On a uniform grid in three dimensions, with a large number of nodes in each spatial direction, the choice of hfast and hslow used in these simulations would lead to the ratio of the number of coarse nodes to fine nodes being approximately 1 : 1000. For the two-dimensional simulations, this ratio would be approximately 1 : 100. The ratio is closer to 1 : 500 for the uniform mesh used in these simulations due to the relatively small number of nodes in each direction. For our two-dimensional simulation that uses a larger number of nodes in each spatial direction, we see that we are closer to the ratio of 1 : 100 expected on a grid with a large number of nodes.
As a further indicator of how well these methods scale to realistic geometries, we also ran a bidomain simulation on a full ventricular mesh with 63 885 nodes.
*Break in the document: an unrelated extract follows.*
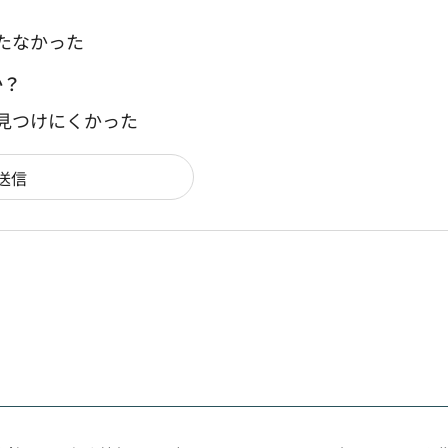
たなかった
か？
：見つけにくかった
This simulation may be seen on the Chaste webpage (http://www.comlab.ox.ac.uk/chaste). The MS algorithm used a coarse mesh of 173 nodes, which was produced from the original ventricular geometry via a decimation algorithm. The decimation scheme allows for the removal of surface nodes if the local change in volume is below a threshold. This means that some of the nodes in the original fine mesh are outside the volume of the decimated coarse mesh. However, all nodes of the coarse mesh are guaranteed to be coincident with nodes on the fine mesh. The ratio of coarse to fine nodes (approx. 1 : 400) is higher than that used on the regular three-dimensional slab experiments, but was selected because further decimation of the mesh was not possible without changing the topology of the ventricular cavities. Unfortunately, there are some complications with the MS algorithm on these meshes, since at the fine mesh nodes outside the volume of the coarse mesh interpolation becomes extrapolation or projection. If the values of slow gating variables and ionic concentrations are extrapolated, there is potential for them to become unphysiological (small and negative). We are still exploring a physiologically valid solution to this problem.
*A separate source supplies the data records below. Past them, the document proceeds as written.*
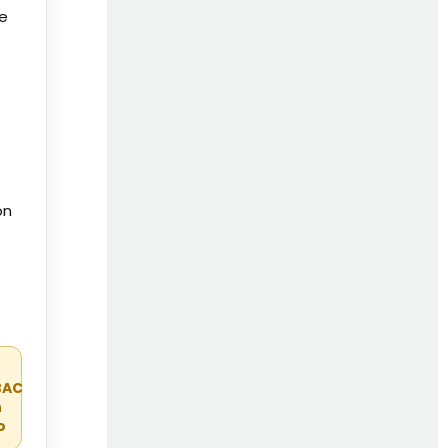
de
on
r
BAC
n
o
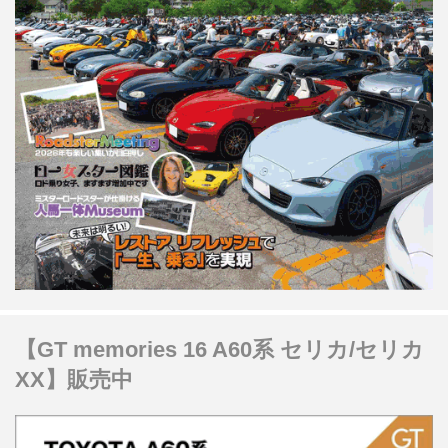
【GT memories 16 A60系 セリカ/セリカ
XX】販売中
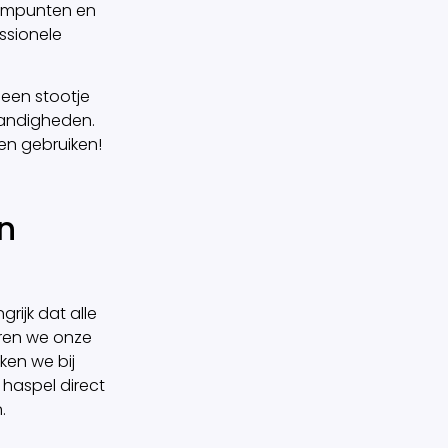
roompunten en
ssionele
 een stootje
tandigheden.
ten gebruiken!
n
rijk dat alle
euren we onze
ken we bij
haspel direct
.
(i) The computational efficiency of the current code
It is worth noting that prior to these experiments, the developers had been profiling and optimizing the code. Considerable effort had been put into resolving common bottlenecks, particularly the assembly and the solution of the linear system from the diffusion PDE. Most of the steps in the solution method (ODE solution, mesh reading, output and assembly of the linear system) are linear in the number of nodes; an exception is the solution of the linear system itself, which usually runs in a time that is near quadratic in the number of nodes.
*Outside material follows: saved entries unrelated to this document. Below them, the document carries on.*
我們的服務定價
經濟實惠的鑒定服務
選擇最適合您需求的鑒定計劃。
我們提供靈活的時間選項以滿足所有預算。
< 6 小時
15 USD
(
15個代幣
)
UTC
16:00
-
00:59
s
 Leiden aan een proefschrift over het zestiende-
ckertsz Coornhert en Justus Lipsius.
Since Chaste is designed to be scalable to meshes with large numbers of nodes (approx. 3×106), work focused on reducing the amount of time spent in the linear solver. It has been documented elsewhere (e.g. Plank et al. 2007) that the choice of linear solver and preconditioner is critical in reducing the solution time of the bidomain equations. We have found empirically that a suitable selection is a (block) Jacobi preconditioner with a symmetric LQ variant (SYMMLQ) of the conjugate gradient method. The SYMMLQ solver converges sufficiently rapidly so that the tolerance of the solution may be varied by an order of magnitude with little change to the overall run time. We found that the amount of time spent solving the bidomain system was four or five times that of solving the monodomain system, since the bidomain linear system has double the number of unknowns.
The other large computational bottleneck is in the assembly of the linear system. Some considerable time has been spent on profiling this code. During the course of writing code for these experiments, we managed to optimize the assembly routines so that they took no more time than ODEs or linear solvers.
In all the results presented in this paper, the physiological parameters used are those tabulated in table 1. Conductivities σi and σe were isotropic (with no dominant fibre direction).
(ii) Types of simulation
Throughout the following set of results, we refer to the four numerical schemes as in table 2. Note that Δt refers to the time step used both to update the cell model ODEs and to solve the bidomain or monodomain PDEs. See §3 for a brief description of the optimizations (LU) and Whiteley (2006) for an explanation of the backward Euler (BE) scheme.
(b) Results of simulations
(i) Accuracy of the simulations
Figures 2–5 present the action potential (i.e. the transmembrane potential through time) at the midpoint of the mesh over the course of each simulation. It is worth noting that the cell was excited earlier in three dimensions (2–3 ms) than in two dimensions (approx. 17–21 ms) simply because the midpoint of the node is 1.5 mm away from the stimulus, rather than 10 mm in the two-dimensional mesh.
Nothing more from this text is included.